Data for analysis below:
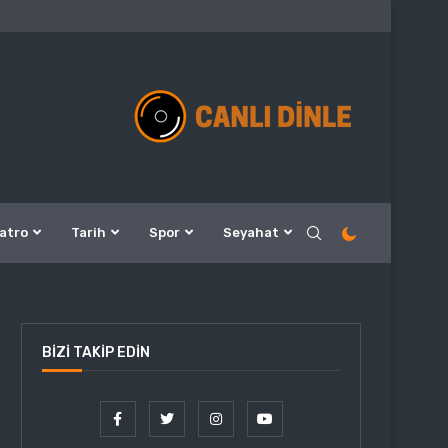
atro
Tarih
Spor
Seyahat
BIZI TAKIP EDIN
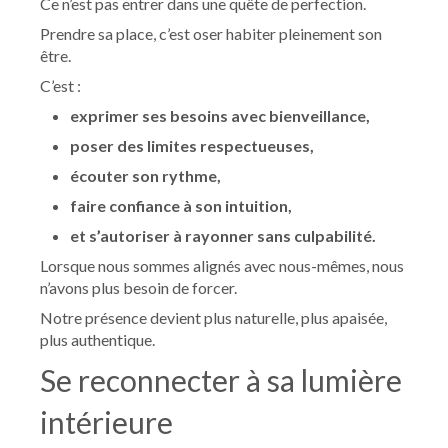
Ce n’est pas entrer dans une quête de perfection.
Prendre sa place, c’est oser habiter pleinement son
être.
C’est :
exprimer ses besoins avec bienveillance,
poser des limites respectueuses,
écouter son rythme,
faire confiance à son intuition,
et s’autoriser à rayonner sans culpabilité.
Lorsque nous sommes alignés avec nous-mêmes, nous
n’avons plus besoin de forcer.
Notre présence devient plus naturelle, plus apaisée,
plus authentique.
Se reconnecter à sa lumière
intérieure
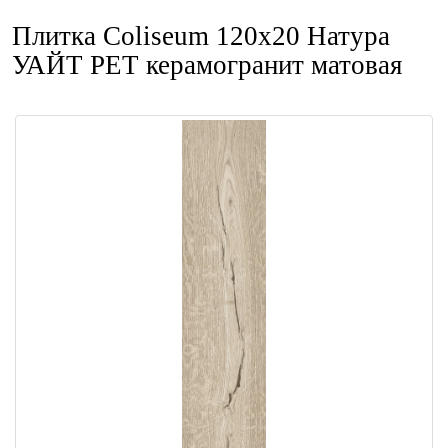
Плитка Coliseum 120x20 Натура
УАЙТ РЕТ керамогранит матовая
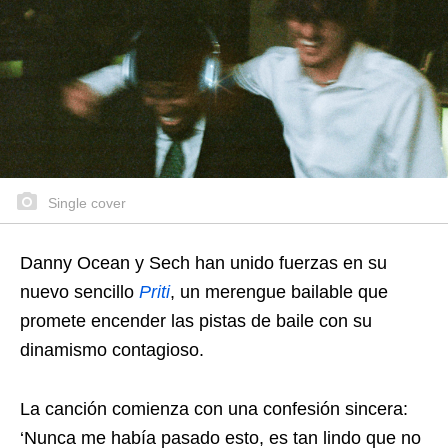
Single cover
Danny Ocean y Sech han unido fuerzas en su
nuevo sencillo
Priti
, un merengue bailable que
promete encender las pistas de baile con su
dinamismo contagioso.
La canción comienza con una confesión sincera:
‘Nunca me había pasado esto, es tan lindo que no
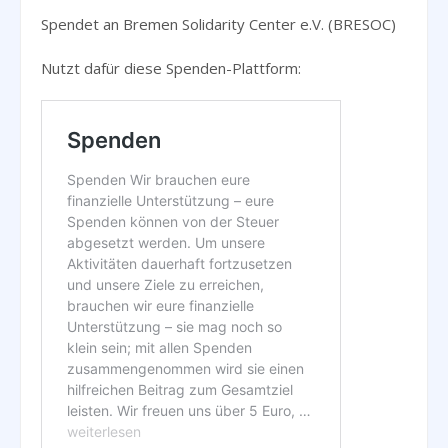
Spendet an Bremen Solidarity Center e.V. (BRESOC)
Nutzt dafür diese Spenden-Plattform:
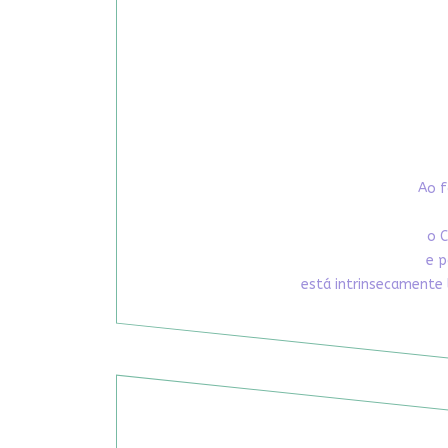
Ao f
o C
e p
está intrinsecamente 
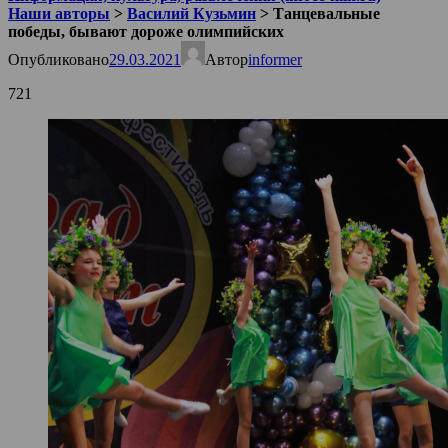
Наши авторы
>
Василий Кузьмин
>
Танцевальные
победы, бывают дороже олимпийских
Опубликовано
29.03.2021
Автор
informer
721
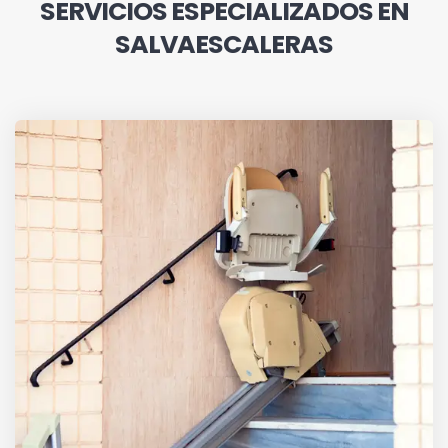
SERVICIOS ESPECIALIZADOS EN
SALVAESCALERAS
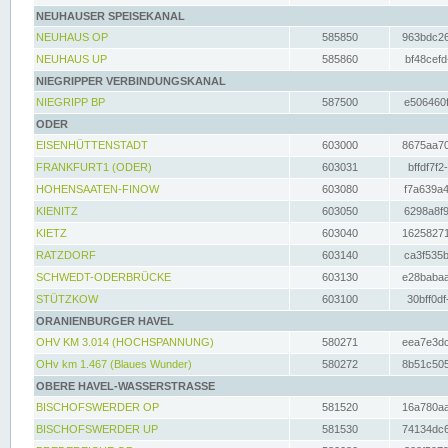
NEUHAUSER SPEISEKANAL
NEUHAUS OP
585850
963bdc26
NEUHAUS UP
585860
bf48cefd
NIEGRIPPER VERBINDUNGSKANAL
NIEGRIPP BP
587500
e506460f
ODER
EISENHÜTTENSTADT
603000
8675aa70
FRANKFURT1 (ODER)
603031
bffdf7f2
HOHENSAATEN-FINOW
603080
f7a639a4
KIENITZ
603050
6298a8f9
KIETZ
603040
16258271
RATZDORF
603140
ca3f535b
SCHWEDT-ODERBRÜCKE
603130
e28babaa
STÜTZKOW
603100
30bff0df
ORANIENBURGER HAVEL
OHV KM 3.014 (HOCHSPANNUNG)
580271
eea7e3dc
OHv km 1.467 (Blaues Wunder)
580272
8b51c505
OBERE HAVEL-WASSERSTRASSE
BISCHOFSWERDER OP
581520
16a780aa
BISCHOFSWERDER UP
581530
74134dc6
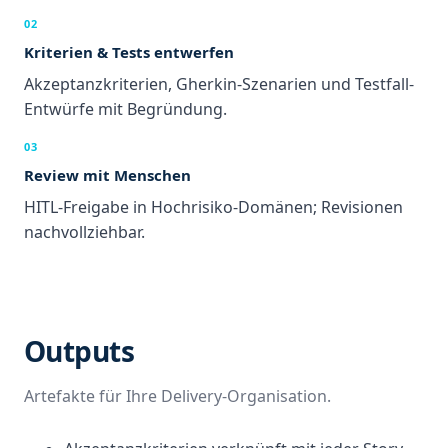
02
Kriterien & Tests entwerfen
Akzeptanzkriterien, Gherkin-Szenarien und Testfall-
Entwürfe mit Begründung.
03
Review mit Menschen
HITL-Freigabe in Hochrisiko-Domänen; Revisionen
nachvollziehbar.
Outputs
Artefakte für Ihre Delivery-Organisation.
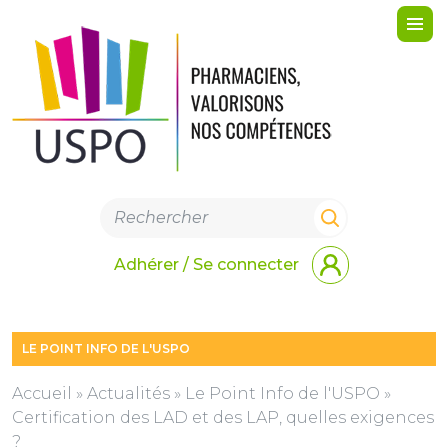
Me
Adhérer / Se connecter
LE POINT INFO DE L'USPO
Accueil
»
Actualités
»
Le Point Info de l'USPO
»
Certification des LAD et des LAP, quelles exigences
?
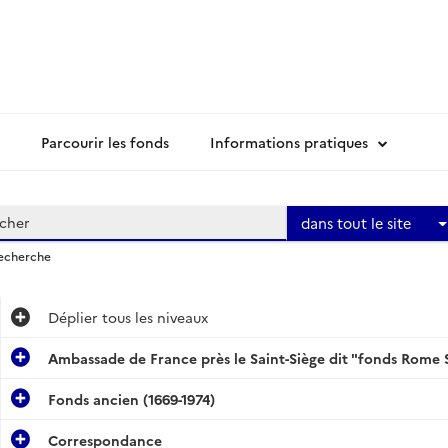
Parcourir les fonds
Informations pratiques
dans tout le site
recherche
Déplier
tous les niveaux
Ambassade de France près le Saint-Siège dit "fonds Rome 
Fonds ancien (1669-1974)
Correspondance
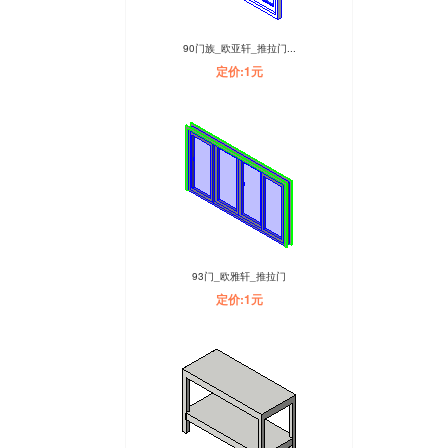
90门族_欧亚轩_推拉门...
定价:1元
93门_欧雅轩_推拉门
定价:1元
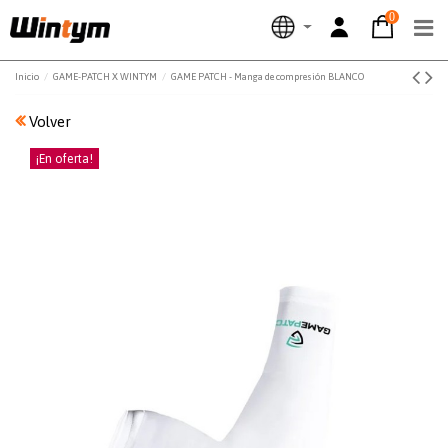
0
Inicio
GAME-PATCH X WINTYM
GAME PATCH - Manga de compresión BLANCO
Volver
¡En oferta!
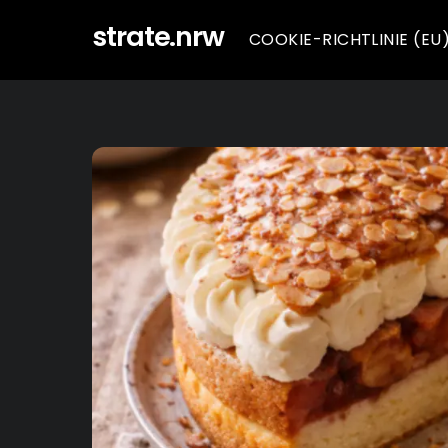
Skip
strate.nrw
COOKIE-RICHTLINIE (EU
to
content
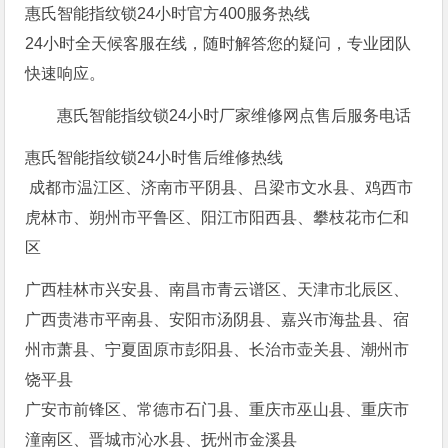
惠氏智能指纹锁24小时官方400服务热线
24小时全天候客服在线，随时解答您的疑问，专业团队
快速响应。
惠氏智能指纹锁24小时厂家维修网点售后服务电话
惠氏智能指纹锁24小时售后维修热线
成都市温江区、济南市平阴县、吕梁市文水县、鸡西市
虎林市、朔州市平鲁区、阳江市阳西县、攀枝花市仁和
区
广西桂林市兴安县、南昌市青云谱区、天津市北辰区、
广西贵港市平南县、安阳市汤阴县、嘉兴市海盐县、宿
州市萧县、宁夏固原市彭阳县、长治市壶关县、潮州市
饶平县
广安市前锋区、常德市石门县、重庆市巫山县、重庆市
潼南区、晋城市沁水县、抚州市金溪县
End of Data for analysis.
Work item: Write out the data precisely as given, excluding the pictures.

Task response:
atro
Tarih
Spor
Seyahat
BIZI TAKIP EDIN
Ce n’est pas entrer dans une quête de perfection.
Prendre sa place, c’est oser habiter pleinement son
être.
C’est :
exprimer ses besoins avec bienveillance,
poser des limites respectueuses,
écouter son rythme,
faire confiance à son intuition,
et s’autoriser à rayonner sans culpabilité.
Lorsque nous sommes alignés avec nous-mêmes, nous
n’avons plus besoin de forcer.
Notre présence devient plus naturelle, plus apaisée,
plus authentique.
Se reconnecter à sa lumière
intérieure
Плитка Coliseum 120x20 Натура
УАЙТ РЕТ керамогранит матовая
Single cover
Danny Ocean y Sech han unido fuerzas en su
nuevo sencillo
Priti
, un merengue bailable que
promete encender las pistas de baile con su
dinamismo contagioso.
La canción comienza con una confesión sincera:
‘Nunca me había pasado esto, es tan lindo que no
Spendet an Bremen Solidarity Center e.V. (BRESOC)
Nutzt dafür diese Spenden-Plattform:
Ao f
o C
e p
está intrinsecamente 
Наши авторы
>
Василий Кузьмин
>
Танцевальные
победы, бывают дороже олимпийских
Опубликовано
29.03.2021
Автор
informer
721
SERVICIOS ESPECIALIZADOS EN
SALVAESCALERAS
NEUHAUSER SPEISEKANAL
NEUHAUS OP
585850
963bdc26
NEUHAUS UP
585860
bf48cefd
NIEGRIPPER VERBINDUNGSKANAL
NIEGRIPP BP
587500
e506460f
ODER
EISENHÜTTENSTADT
603000
8675aa70
FRANKFURT1 (ODER)
603031
bffdf7f2
HOHENSAATEN-FINOW
603080
f7a639a4
KIENITZ
603050
6298a8f9
KIETZ
603040
16258271
RATZDORF
603140
ca3f535b
SCHWEDT-ODERBRÜCKE
603130
e28babaa
STÜTZKOW
603100
30bff0df
ORANIENBURGER HAVEL
OHV KM 3.014 (HOCHSPANNUNG)
580271
eea7e3dc
OHv km 1.467 (Blaues Wunder)
580272
8b51c505
OBERE HAVEL-WASSERSTRASSE
BISCHOFSWERDER OP
581520
16a780aa
BISCHOFSWERDER UP
581530
74134dc6
02
Kriterien & Tests entwerfen
Akzeptanzkriterien, Gherkin-Szenarien und Testfall-
Entwürfe mit Begründung.
03
Review mit Menschen
HITL-Freigabe in Hochrisiko-Domänen; Revisionen
nachvollziehbar.
Outputs
Artefakte für Ihre Delivery-Organisation.
Me
Adhérer / Se connecter
LE POINT INFO DE L'USPO
Accueil
»
Actualités
»
Le Point Info de l'USPO
»
Certification des LAD et des LAP, quelles exigences
?
Parcourir les fonds
Informations pratiques
dans tout le site
recherche
Déplier
tous les niveaux
Ambassade de France près le Saint-Siège dit "fonds Rome 
Fonds ancien (1669-1974)
Correspondance
90门族_欧亚轩_推拉门...
定价:1元
93门_欧雅轩_推拉门
定价:1元
0
Inicio
GAME-PATCH X WINTYM
GAME PATCH - Manga de compresión BLANCO
Volver
¡En oferta!
Skip
strate.nrw
COOKIE-RICHTLINIE (EU
to
content
惠氏智能指纹锁24小时官方400服务热线
24小时全天候客服在线，随时解答您的疑问，专业团队
快速响应。
惠氏智能指纹锁24小时厂家维修网点售后服务电话
惠氏智能指纹锁24小时售后维修热线
成都市温江区、济南市平阴县、吕梁市文水县、鸡西市
虎林市、朔州市平鲁区、阳江市阳西县、攀枝花市仁和
区
广西桂林市兴安县、南昌市青云谱区、天津市北辰区、
广西贵港市平南县、安阳市汤阴县、嘉兴市海盐县、宿
州市萧县、宁夏固原市彭阳县、长治市壶关县、潮州市
饶平县
广安市前锋区、常德市石门县、重庆市巫山县、重庆市
潼南区、晋城市沁水县、抚州市金溪县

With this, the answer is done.